Veteran lock Nathan Sharpe has delayed his retirement for a second time and made himself available for Australia's northern hemisphere tour next month, the team said on Thursday.
It has been a remarkable 12 months for the 34-year-old Sharpe, who had slipped to being a fringe player at last year's World Cup where he won his 100th cap, and he had planned to retire after the Super Rugby season.
He was persuaded by Wallabies coach Robbie Deans to play on in the southern hemisphere's Rugby Championship after injuries ruled out captain James Horwill and Dan Vickerman and with little in the way of depth of international experience in Australia's locking stocks.
He rose to the captaincy for the second half of the Rugby Championship when Horwill's successor David Pocock injured his knee in the opening match and scrumhalf Will Genia followed two games later.
Sharpe's performances and leadership of the injury-ravaged Wallabies in those three matches persuaded Deans to ask him to postpone his retirement once more for the tests against France, England, Italy and Wales starting next month.
"Playing for Australia is something I have never taken for granted.
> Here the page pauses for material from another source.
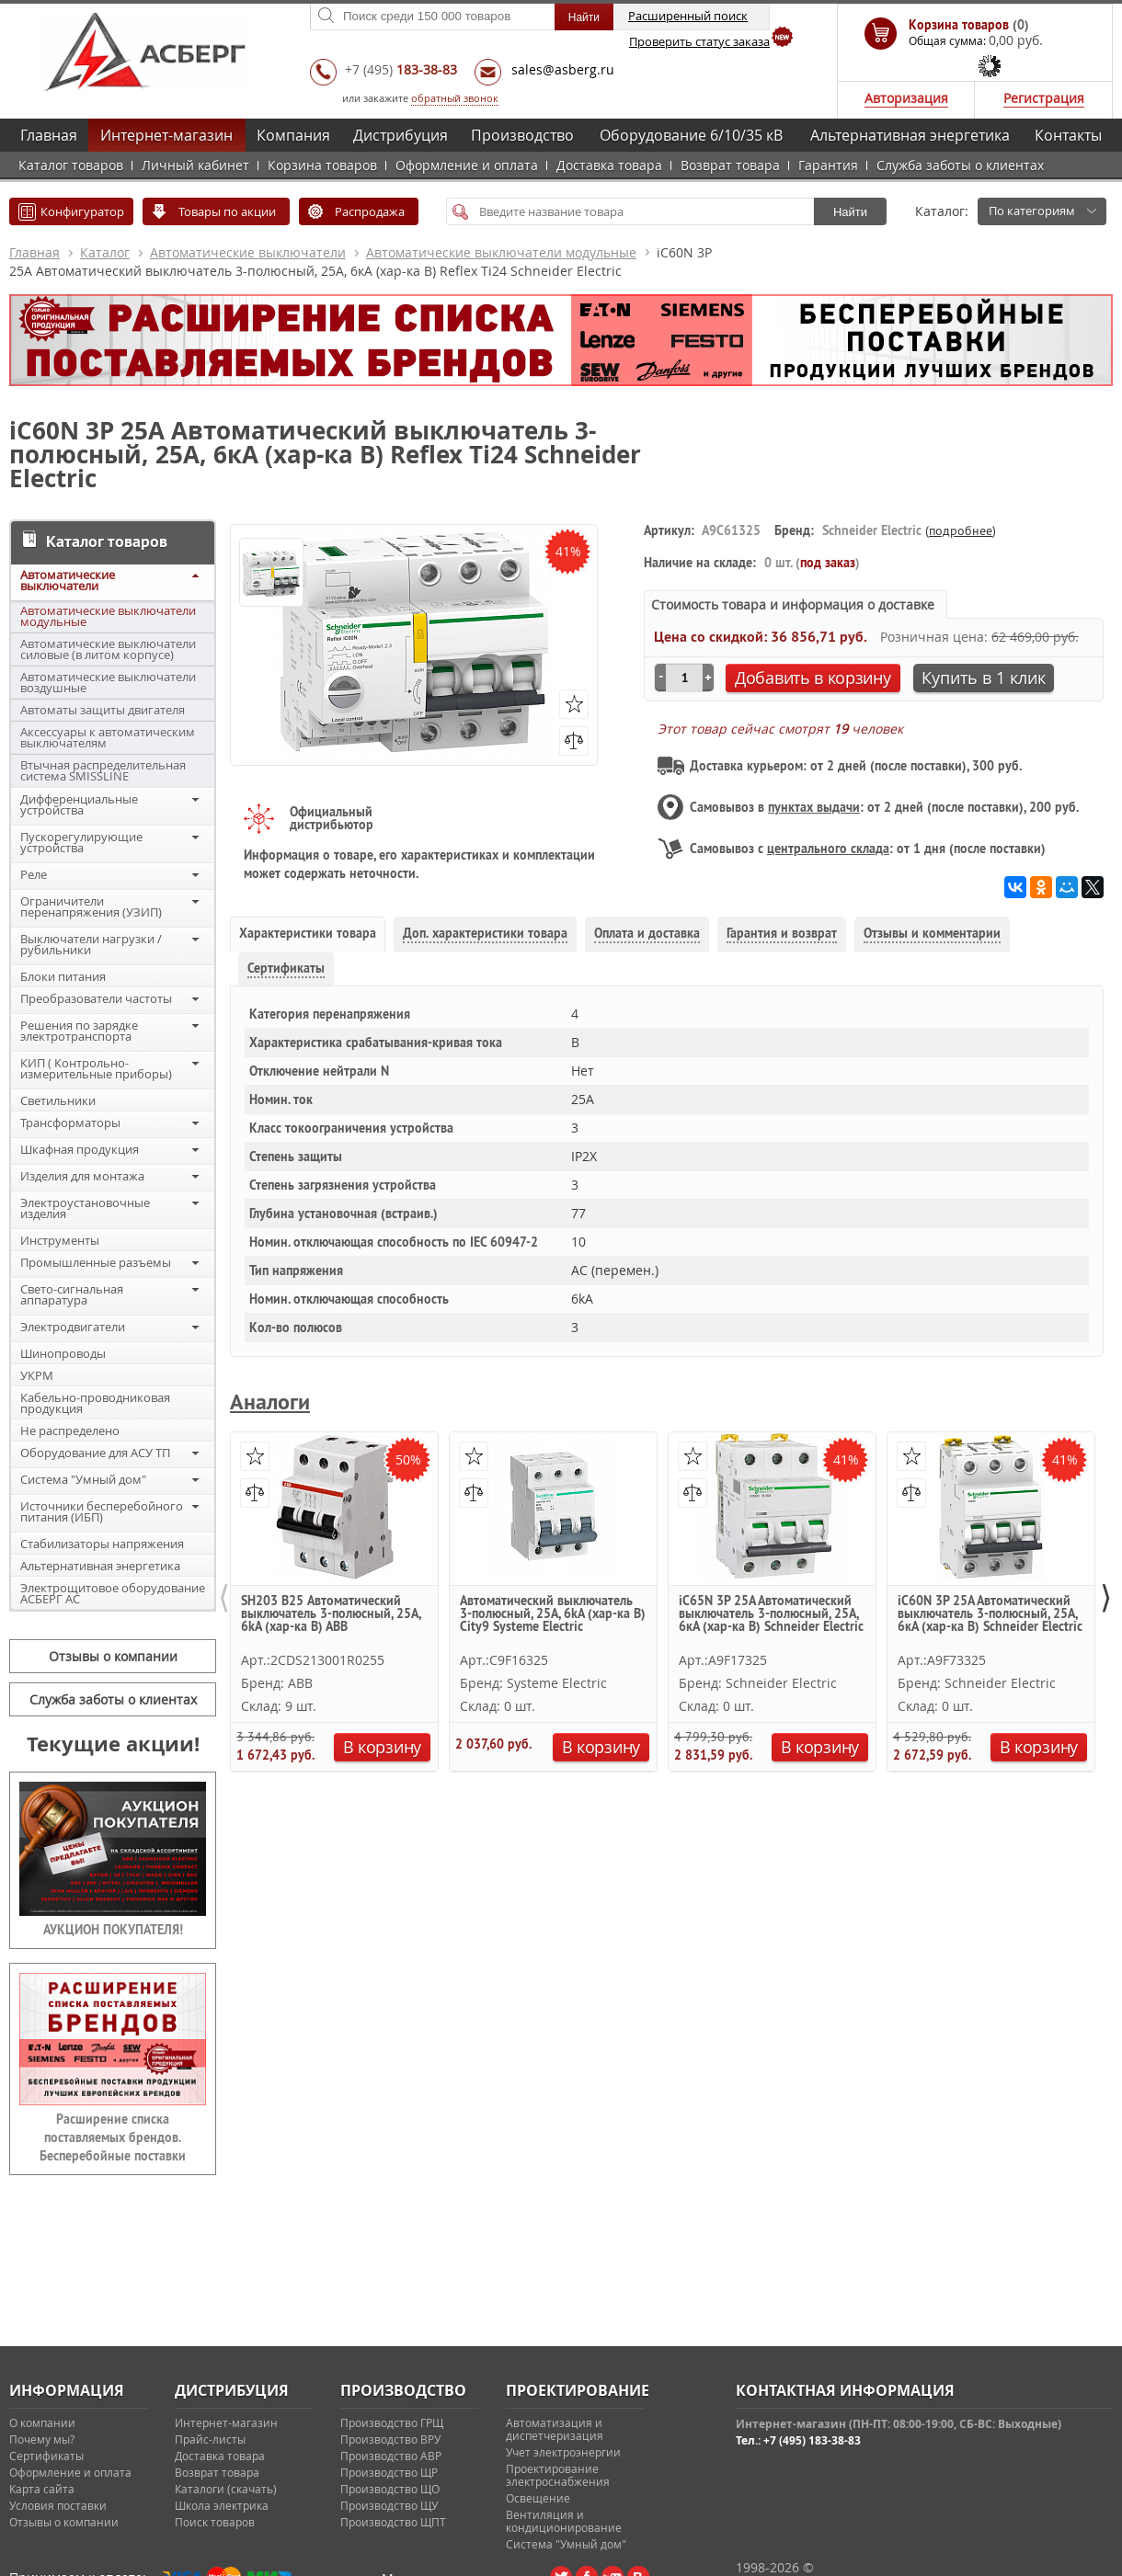 This screenshot has height=2576, width=1122. Describe the element at coordinates (564, 2521) in the screenshot. I see `Вентиляция и кондиционирование` at that location.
As such, to be asked to continue beyond the deadline I had set for myself was both flattering but also a request that was very difficult to turn down," Sharpe said in a statement.
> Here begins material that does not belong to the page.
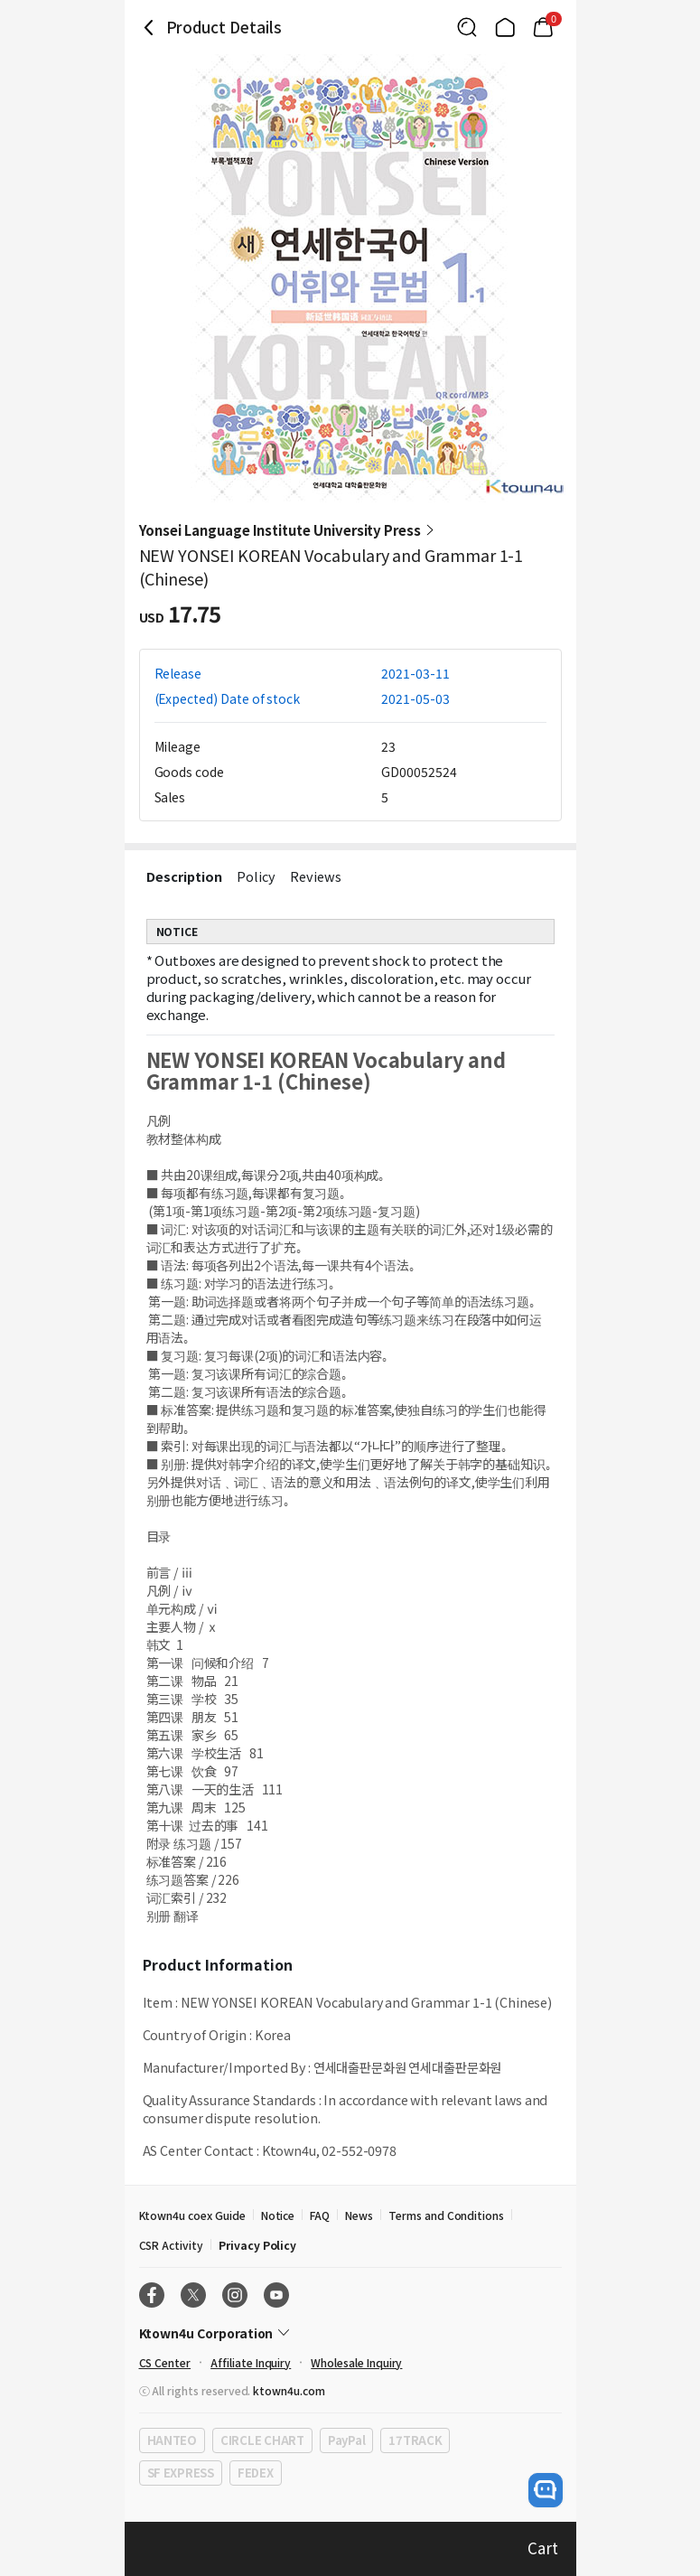 The height and width of the screenshot is (2576, 700). I want to click on CS Center, so click(165, 2362).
"I have never known a season where the Wallabies have faced such adversity as we have this year.
"To show the spirit and character that the team has is a mark of how the group has grown, both individually and collectively, and I have enjoyed playing my part in that.
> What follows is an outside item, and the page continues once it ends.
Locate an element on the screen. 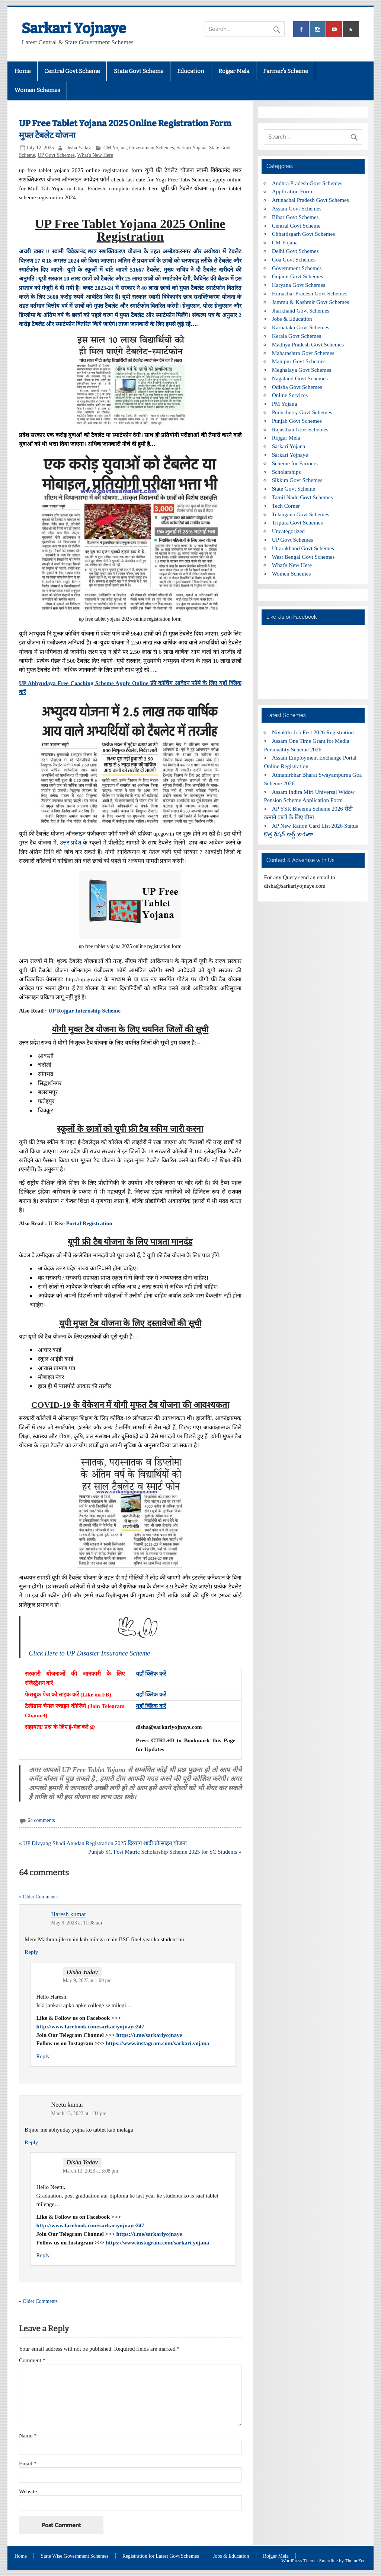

"The opportunity to lead the Wallabies again on what will be a challenging but exciting tour was too tempting. It is not easy to say no to your country."
Sharpe is expected to play his last test on home soil in Brisbane on Oct. 20 when the Wallabies face the All Blacks in the final dead rubber match of the Bledisloe Cup, which the world champions wrapped up in August to retain the trans-Tasman trophy for a 10th successive season.
Last weekend in Rosario, he became Australia's most capped forward, and second most capped player, by playing his 111th test match.
"You only have to look at what he has achieved with the group since he took over as captain," Deans said.
"His influence has been immense, he is arguably playing the best rugby of his career but, most importantly, he is enjoying the experience.
"Sharpey's presence and leadership has been a constant throughout the year - one of the few aspects of continuity that we've had through a season that is probably without precedent in terms of disruption.
"While he has a range of other commitments in his life, and touring means putting them on hold again, I had no doubt that he would be keen to continue."